I have always been aware of the work of Stephen Sondheim, and of how highly he is regarded, and
was virtually raised on the musicals "Gypsy" and "West Side Story", for which he provided the lyrics.
But other than seeing the film version of "A Funny Thing Happened On The Way To The Forum", for
which the producers apparently excised most of Sondheim's songs, and watching television broadcasts
of the Broadway productions of "Sunday In the Park With George" and "Into The Woods", I have
shamefully never attended the theatre or spun the discs for the wealth of musicals for which Stephen
Sondheim has provided both the words and the music. I don't know how I could have been so remiss
as to have avoided "Sweeney Todd", A Little Night Music", "Merrily We Roll Along", "Pacific Overtures"
and "Follies" among others.
So in reviewing this album I am very much like a virgin, touched by Sondheim for the very first time.

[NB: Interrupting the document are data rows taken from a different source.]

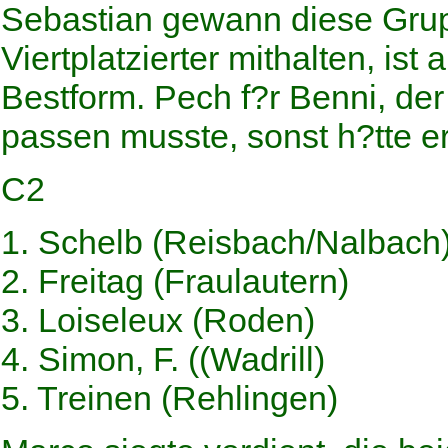
Sebastian gewann diese Grup
Viertplatzierter mithalten, ist 
Bestform. Pech f?r Benni, der
passen musste, sonst h?tte er
C2
1. Schelb (Reisbach/Nalbach
2. Freitag (Fraulautern)
3. Loiseleux (Roden)
4. Simon, F. ((Wadrill)
5. Treinen (Rehlingen)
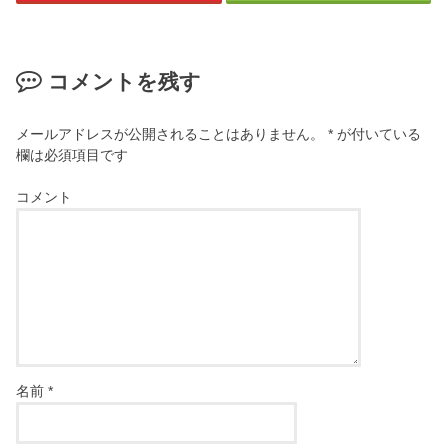
コメントを残す
メールアドレスが公開されることはありません。
*
が付いている
欄は必須項目です
コメント
名前
*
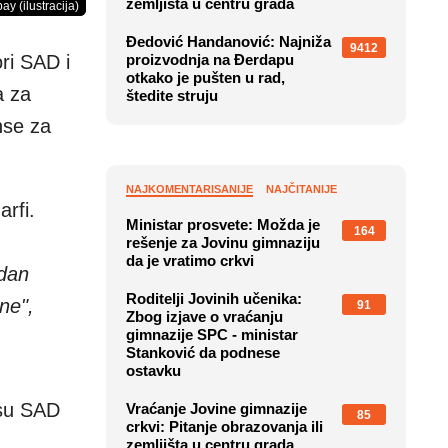
zemljišta u centru grada
ay (ilustracija)
Đedović Handanović: Najniža
9412
ri SAD i
proizvodnja na Đerdapu
otkako je pušten u rad,
a za
štedite struju
nse za
NAJKOMENTARISANIJE
NAJČITANIJE
rfi.
Ministar prosvete: Možda je
164
rešenje za Jovinu gimnaziju
da je vratimo crkvi
edan
Roditelji Jovinih učenika:
ne",
91
Zbog izjave o vraćanju
gimnazije SPC - ministar
Stanković da podnese
ostavku
 su SAD
Vraćanje Jovine gimnazije
85
crkvi: Pitanje obrazovanja ili
zemljišta u centru grada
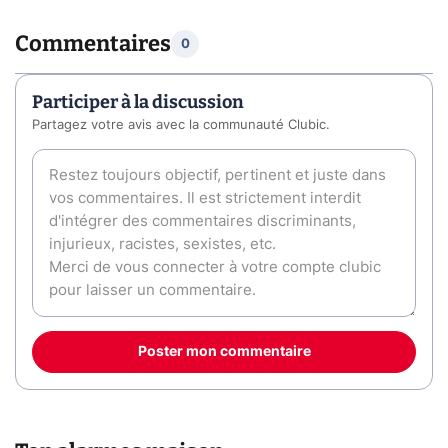
Commentaires
0
Participer à la discussion
Partagez votre avis avec la communauté Clubic.
Poster mon commentaire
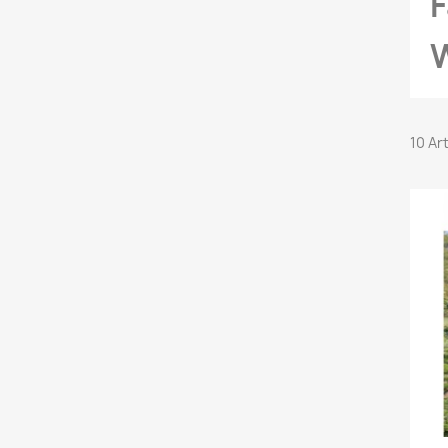
F
10 Ar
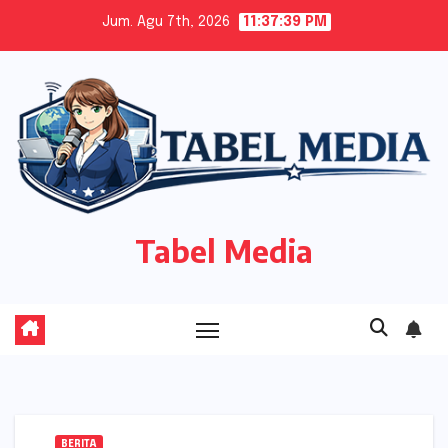
Skip
Jum. Agu 7th, 2026
11:37:40 PM
to
content
Tabel Media
BERITA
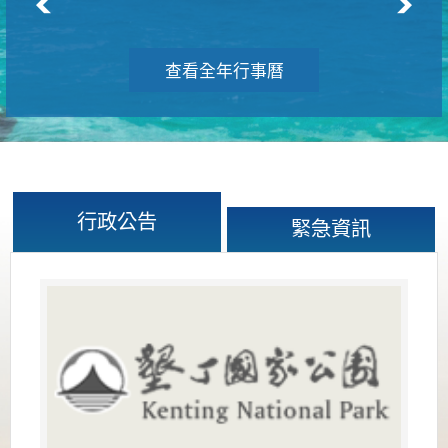
查看全年行事曆
行政公告
緊急資訊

And not only virginal, but wistful too, as I must have been in melancholy mood when listening to
these wonderful songs because I was genuinely moved – despite my renowned heart of stone - and
it's not only Sondheim's brilliance of invention, but the extraordinarily effective performances
gathered together here which I found so touching. I was familiar with Glynis John's affecting original
rendition of "Send In the Clowns", but Cleo Lane's performance here is so warm, so winning – and
what price the nostalgic "I Remember", sung by David Kernan, whose intimate delivery is perfection –
or the similarly toned "Liaisons", immaculately sung by Hermione Gingold. In truth all the
performances here – gathered from recordings made between 1975 and 1993 – are impeccable,
perhaps not surprising given the magical and illusive nature of the composer's muse. Of course this
album is designed to represent the soulful side of Sondheim - the romantic, the sad and the nostalgic
– so an air of longing endures. But although this is an album of collected ballads there are few "big
tunes" of the sort we might associate with, say, Richard Rodgers, yet nevertheless the listener gains
an enviable canon of Sondheim lyrics, infused with introspection and melancholy, and touching on
many universal truths, perfectly served by his melodic lines.
This is a disc surely to be snapped-up by Sondheim completists … but it is a wonderfully endearing
album in itself … and recommended to all who have romance in their soul or nostalgia in their hearts.